I use coding agents daily, but how do real engineers use them?


I have a broad but shallow technical background (longtime management consultant) and use agents (a variety of services and models in VS Code) extensively for my own projects. I know I'm hitting a ceiling. My workflow is naive and nonpro, a lot of tinkering and bashing my way through code generation, context drift, manual fixes, etc.

I want to learn how senior engineers treat these tools. Processes, systems, guardrails, must-dos, etc.

If you write code for a living and have integrated agents into your workflow, what does your system look like?

Any/all input is welcomed: resources, URLs, outlines, warnings, discoveries, recommendations.

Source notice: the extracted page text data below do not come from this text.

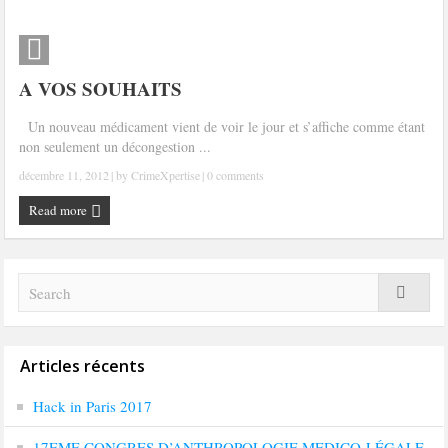
A VOS SOUHAITS
Un nouveau médicament vient de voir le jour et s’affiche comme étant
non seulement un décongestion ...
décembre 11, 2012
| by
CrimeXpertise
|
0 comments
Read more
Articles récents
Hack in Paris 2017
17EME CONGRES D’ANTHROPOLOGIE MEDICO-LÉGALE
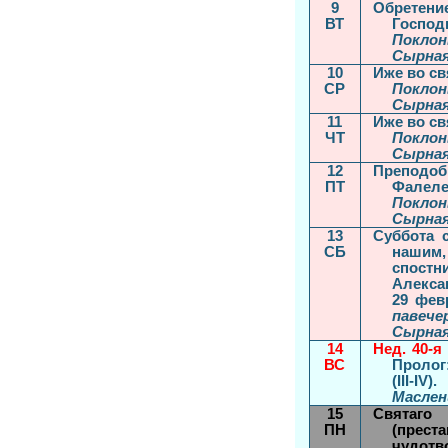
9
Обретени
ВТ
Господн
Поклон
Сырная
10
Иже во св
СР
Поклон
Сырная
11
Иже во св
ЧТ
Поклон
Сырная
12
Преподобн
ПТ
Фалелея
Поклон
Сырная
13
Суббота 
СБ
нашим,
спостни
Алексан
29 фев
павече
Сырная
14
Нед. 40-я
ВС
Пролог:
(III-IV).
Маслен
15
Святаго
ПН
(прест
чудотво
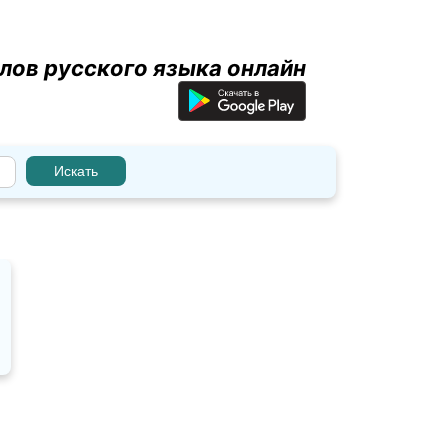
лов русского языка онлайн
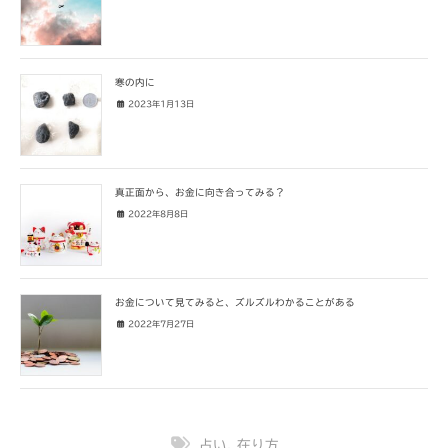
寒の内に
2023年1月13日
真正面から、お金に向き合ってみる？
2022年8月8日
お金について見てみると、ズルズルわかることがある
2022年7月27日
占い
,
在り方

None of these are specifically needed, but ideas?

-How do you structure a brand new project? Scaffolding, git init/ignore? Repos? Initial commit strategies? How do you keep stuff out of the context window that you don't want in it?

-How do you "layer" your work so it's much more about the context and integrity of the structure and much less about prompts?

-Do you switch models (often? ever)? Why?

-What other tooling do you have alongside basic agents/environments?

-What are "pro habits" that I don't have and should?

-Any suggestions for how to work in a very domain-specific endeavor to try to increase the utility of the agents for a silo like this?


  👤 blinkbat Accepted Answer ✓
I don't find that the models are so capable that the workflow can be "much less about prompts". you still need to be in the loop, prompting and validating, to get good output. people will say otherwise -- I say those people are full of shit, have an adverse incentive, or don't have high standards.